Assista ao comercial polêmico com Elis Regina em inteligência artificial:
Vilipêndio a cadáver
Em relação ao crime de vilipêndio a cadáver, Raphael ainda detalha. “Basicamente significa você desrespeitar, ultrajar a memória de quem já faleceu. Se pensarmos que temos imagens de uso não autorizado para produção de vídeos em perfis que estão monetizando para ganhar seguidores, mais do que está caracterizado o vilipêndio a cadáver. Sem prejuízo de eventual dano moral na esfera cível”, argumenta.
Contudo, é importante ressaltar que a possibilidade do enquadramento surge do pressuposto que esses perfis estariam agindo sem autorização dos familiares. Nos casos de Mato Grosso do Sul, o pai afetivo da menina Sophia aprovou o conteúdo e até repostou nas redes sociais. Já em relação ao vídeo de Hugo, a família não respondeu ao Jornal Midiamax se teve acesso ao material e nem se autorizou o uso da imagem do jovem pelas páginas do TikTok.
O Jornal Midiamax também entrou em contato com as páginas que estão produzindo esse conteúdo questionando se eles têm a devida autorização, mas não recebeu resposta de nenhum dos perfis. Nos milhares de comentários, quase não há quem recrimine o conteúdo, apenas demonstrações de tristeza e espanto com as histórias contadas.
São informações públicas: e o direito de acesso à informação?

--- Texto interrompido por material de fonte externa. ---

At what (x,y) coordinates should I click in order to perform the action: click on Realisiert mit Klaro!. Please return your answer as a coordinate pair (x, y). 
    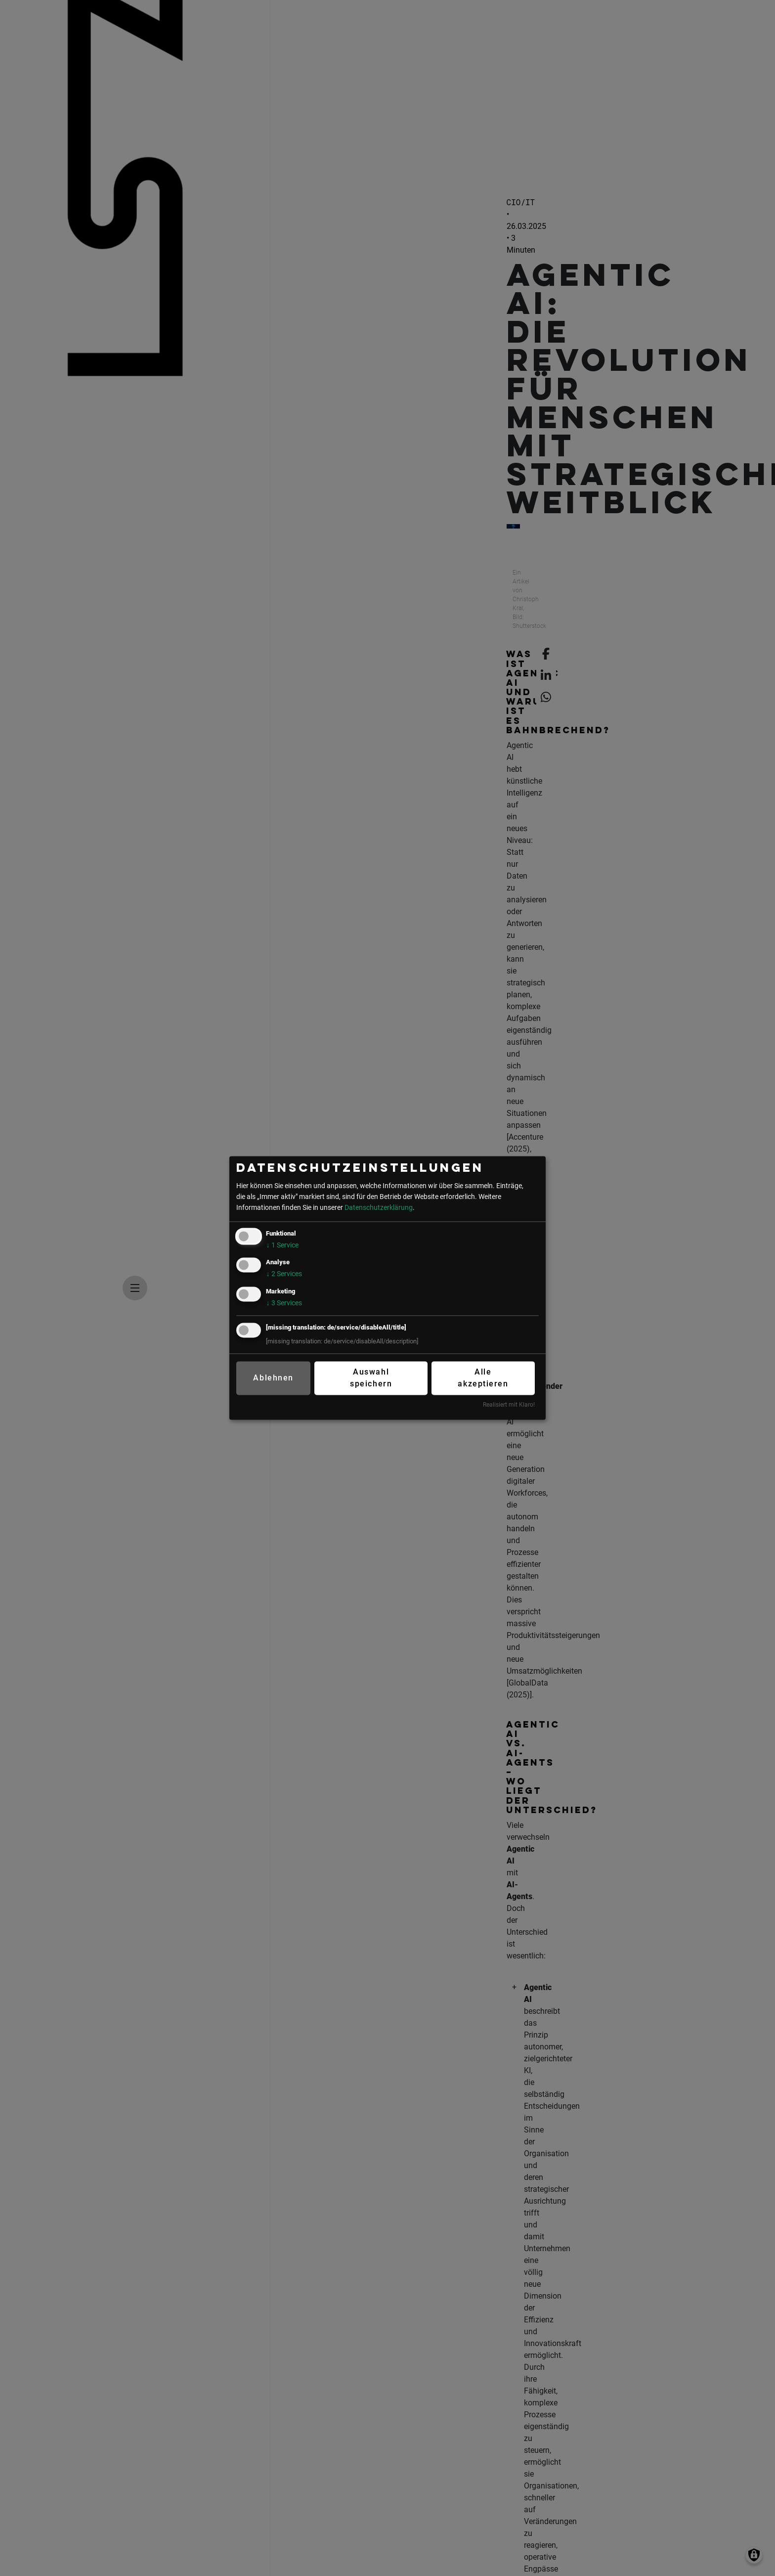     Looking at the image, I should click on (509, 1404).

Pensando na possibilidade dos perfis se assegurarem no direito de acesso à informação por usarem imagens e casos de conhecimento público, o especialista Raphael Chaia contrapõe. “Direito de acesso informação garante a imunidade nas hipóteses de pesquisas científicas, pesquisas acadêmicas e materiais jornalísticos. E o perfil de TikTok não se enquadra em nenhuma”, afirma.
“É preciso ter muita cautela, porque ainda que a informação seja de domínio público, a imagem da pessoa está protegida pelos direitos de personalidade. E os direitos de personalidade não cessam com a morte da pessoa, eles se transmitem para os familiares, que passam a poder decidir se vão autorizar o uso da imagem da pessoa ou não”, encerra Chaia.
Em entrevista ao Uol Tilt, o especialista em Deep Fake, Bruno Sartori, afirmou que os vídeos em questão não podem ser considerados como deep fake. “É uma imagem animada a partir de um áudio. Com esse áudio, eles conseguem fazer o que a gente chama aqui de labialização – a IA é capaz de reconhecer a posição dos lábios. É IA com redes generativas [que gera conteúdo], mas não como são feitos os deep fakes”, declara.
Ele ainda encerra dizendo que “Isso é tendência, não tem como evitar. Como tudo que acontece na internet, é meio sem freio, não tem como controlar”.